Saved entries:
[Start of Attachment]

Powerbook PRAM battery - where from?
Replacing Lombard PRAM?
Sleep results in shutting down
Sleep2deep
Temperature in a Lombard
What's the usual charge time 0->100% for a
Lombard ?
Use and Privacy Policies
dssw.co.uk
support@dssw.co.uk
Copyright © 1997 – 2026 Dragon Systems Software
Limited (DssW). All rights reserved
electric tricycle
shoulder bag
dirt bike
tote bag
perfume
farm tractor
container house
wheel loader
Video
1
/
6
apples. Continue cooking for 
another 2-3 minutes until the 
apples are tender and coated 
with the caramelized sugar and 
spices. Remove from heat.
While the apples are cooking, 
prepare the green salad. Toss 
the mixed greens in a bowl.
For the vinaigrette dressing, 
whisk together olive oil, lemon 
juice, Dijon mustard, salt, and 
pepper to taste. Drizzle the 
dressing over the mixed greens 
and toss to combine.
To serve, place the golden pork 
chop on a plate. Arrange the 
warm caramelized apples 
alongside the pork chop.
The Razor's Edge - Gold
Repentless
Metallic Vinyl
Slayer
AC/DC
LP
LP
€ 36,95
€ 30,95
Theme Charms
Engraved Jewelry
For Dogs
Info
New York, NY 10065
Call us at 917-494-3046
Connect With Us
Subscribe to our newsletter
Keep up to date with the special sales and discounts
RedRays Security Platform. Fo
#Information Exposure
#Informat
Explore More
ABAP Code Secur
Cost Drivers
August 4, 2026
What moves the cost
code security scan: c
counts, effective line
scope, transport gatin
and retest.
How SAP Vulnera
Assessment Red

[End of Attachment]
[Start of Attachment]

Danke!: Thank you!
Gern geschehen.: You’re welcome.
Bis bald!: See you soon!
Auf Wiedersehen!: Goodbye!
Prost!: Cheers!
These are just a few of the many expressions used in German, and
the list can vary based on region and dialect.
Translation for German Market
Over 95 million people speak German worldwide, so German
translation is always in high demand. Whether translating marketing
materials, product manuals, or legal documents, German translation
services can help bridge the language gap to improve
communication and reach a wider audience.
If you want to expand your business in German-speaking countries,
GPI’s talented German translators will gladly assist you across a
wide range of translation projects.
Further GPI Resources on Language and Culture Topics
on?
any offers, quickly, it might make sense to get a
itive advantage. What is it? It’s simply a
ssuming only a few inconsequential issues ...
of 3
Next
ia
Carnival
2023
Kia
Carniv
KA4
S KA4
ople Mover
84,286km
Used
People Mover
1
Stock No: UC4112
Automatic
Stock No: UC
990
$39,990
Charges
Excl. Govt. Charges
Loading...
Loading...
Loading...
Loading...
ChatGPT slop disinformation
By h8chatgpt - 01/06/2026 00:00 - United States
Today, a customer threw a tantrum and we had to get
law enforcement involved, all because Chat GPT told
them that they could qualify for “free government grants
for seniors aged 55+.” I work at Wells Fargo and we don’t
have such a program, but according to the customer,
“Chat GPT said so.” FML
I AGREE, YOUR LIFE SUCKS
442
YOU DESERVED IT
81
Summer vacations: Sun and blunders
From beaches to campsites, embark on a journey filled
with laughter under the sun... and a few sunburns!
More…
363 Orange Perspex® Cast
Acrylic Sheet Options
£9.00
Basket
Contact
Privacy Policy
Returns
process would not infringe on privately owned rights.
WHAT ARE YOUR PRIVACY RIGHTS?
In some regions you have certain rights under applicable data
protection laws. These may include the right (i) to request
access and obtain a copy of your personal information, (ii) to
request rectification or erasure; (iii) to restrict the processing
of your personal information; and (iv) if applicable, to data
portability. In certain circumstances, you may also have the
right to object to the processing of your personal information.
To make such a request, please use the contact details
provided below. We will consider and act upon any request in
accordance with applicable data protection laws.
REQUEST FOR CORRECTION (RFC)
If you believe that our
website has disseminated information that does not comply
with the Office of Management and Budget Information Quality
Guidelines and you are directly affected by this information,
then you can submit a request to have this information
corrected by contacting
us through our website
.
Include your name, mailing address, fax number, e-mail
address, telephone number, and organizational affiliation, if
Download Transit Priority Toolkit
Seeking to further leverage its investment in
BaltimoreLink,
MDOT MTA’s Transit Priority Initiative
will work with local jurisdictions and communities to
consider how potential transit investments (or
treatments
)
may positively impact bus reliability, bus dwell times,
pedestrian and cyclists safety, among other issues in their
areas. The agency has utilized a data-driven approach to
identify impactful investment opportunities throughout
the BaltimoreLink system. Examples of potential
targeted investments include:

[End of Attachment]
[Start of Attachment]

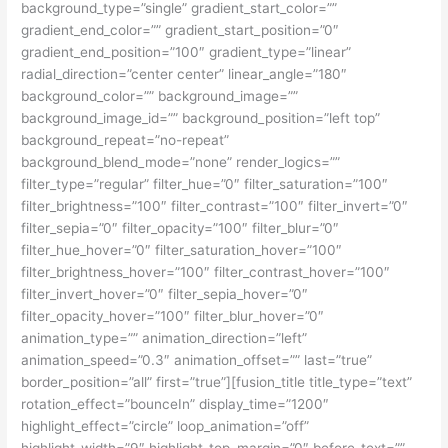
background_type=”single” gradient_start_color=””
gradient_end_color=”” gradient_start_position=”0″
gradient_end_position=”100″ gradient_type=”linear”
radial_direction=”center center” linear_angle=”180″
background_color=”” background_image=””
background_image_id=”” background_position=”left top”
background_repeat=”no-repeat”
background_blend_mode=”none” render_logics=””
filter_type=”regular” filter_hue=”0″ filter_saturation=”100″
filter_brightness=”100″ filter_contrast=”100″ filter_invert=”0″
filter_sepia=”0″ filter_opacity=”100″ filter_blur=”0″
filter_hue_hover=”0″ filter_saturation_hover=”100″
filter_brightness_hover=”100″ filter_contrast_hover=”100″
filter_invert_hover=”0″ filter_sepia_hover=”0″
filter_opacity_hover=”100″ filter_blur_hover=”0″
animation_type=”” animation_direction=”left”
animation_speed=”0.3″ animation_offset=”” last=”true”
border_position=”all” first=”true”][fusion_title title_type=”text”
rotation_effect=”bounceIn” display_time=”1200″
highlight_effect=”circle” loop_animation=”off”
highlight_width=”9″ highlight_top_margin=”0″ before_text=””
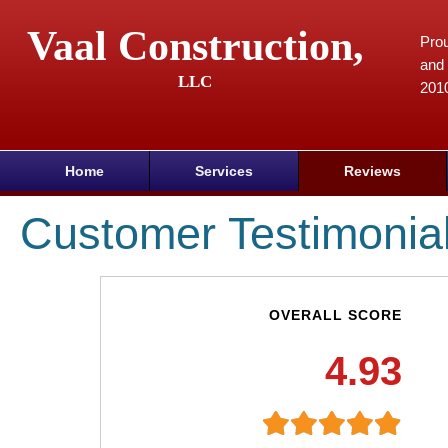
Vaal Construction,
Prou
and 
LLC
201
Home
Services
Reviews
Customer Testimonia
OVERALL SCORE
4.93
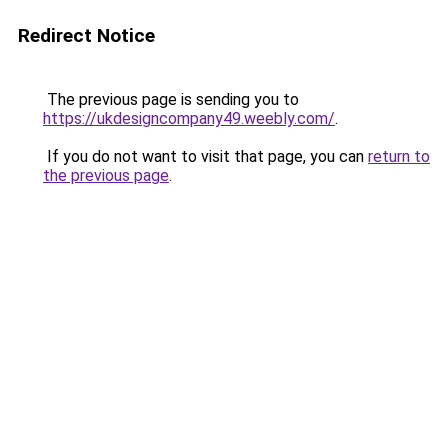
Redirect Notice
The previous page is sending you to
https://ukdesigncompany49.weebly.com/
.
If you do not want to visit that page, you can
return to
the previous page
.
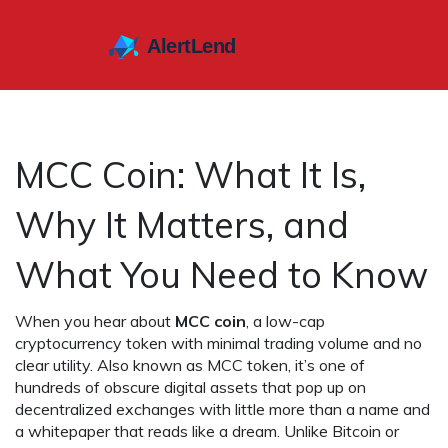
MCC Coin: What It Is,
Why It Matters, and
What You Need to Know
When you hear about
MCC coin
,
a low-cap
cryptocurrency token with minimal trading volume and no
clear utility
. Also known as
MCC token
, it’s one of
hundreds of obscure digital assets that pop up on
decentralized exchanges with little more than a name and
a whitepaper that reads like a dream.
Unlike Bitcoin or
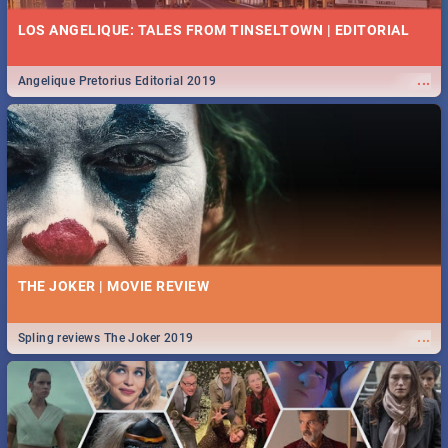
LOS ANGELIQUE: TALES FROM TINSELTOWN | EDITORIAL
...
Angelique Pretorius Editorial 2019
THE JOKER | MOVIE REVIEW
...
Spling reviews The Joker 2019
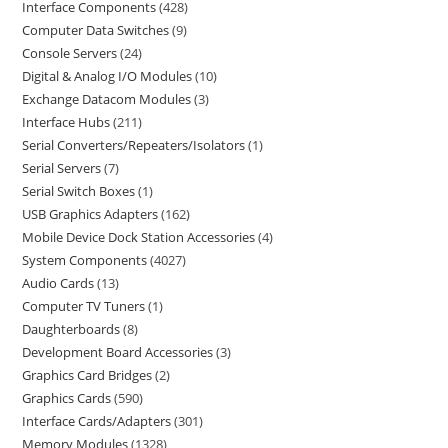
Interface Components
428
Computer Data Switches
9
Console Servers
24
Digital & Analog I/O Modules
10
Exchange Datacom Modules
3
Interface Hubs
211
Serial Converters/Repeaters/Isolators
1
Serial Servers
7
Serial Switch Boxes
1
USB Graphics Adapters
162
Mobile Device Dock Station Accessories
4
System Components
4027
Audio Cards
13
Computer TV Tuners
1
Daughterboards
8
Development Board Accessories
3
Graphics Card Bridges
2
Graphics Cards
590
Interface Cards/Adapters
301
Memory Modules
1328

[End of Attachment]

- _TASK PROMPT_
Return exactly the lines above from the line that has "electric tricycle" through the line that has "alongside the pork chop.", inclusive, and nothing else.

- _WRITTEN SOLUTION_
electric tricycle
shoulder bag
dirt bike
tote bag
perfume
farm tractor
container house
wheel loader
Video
1
/
6
apples. Continue cooking for 
another 2-3 minutes until the 
apples are tender and coated 
with the caramelized sugar and 
spices. Remove from heat.
While the apples are cooking, 
prepare the green salad. Toss 
the mixed greens in a bowl.
For the vinaigrette dressing, 
whisk together olive oil, lemon 
juice, Dijon mustard, salt, and 
pepper to taste. Drizzle the 
dressing over the mixed greens 
and toss to combine.
To serve, place the golden pork 
chop on a plate. Arrange the 
warm caramelized apples 
alongside the pork chop.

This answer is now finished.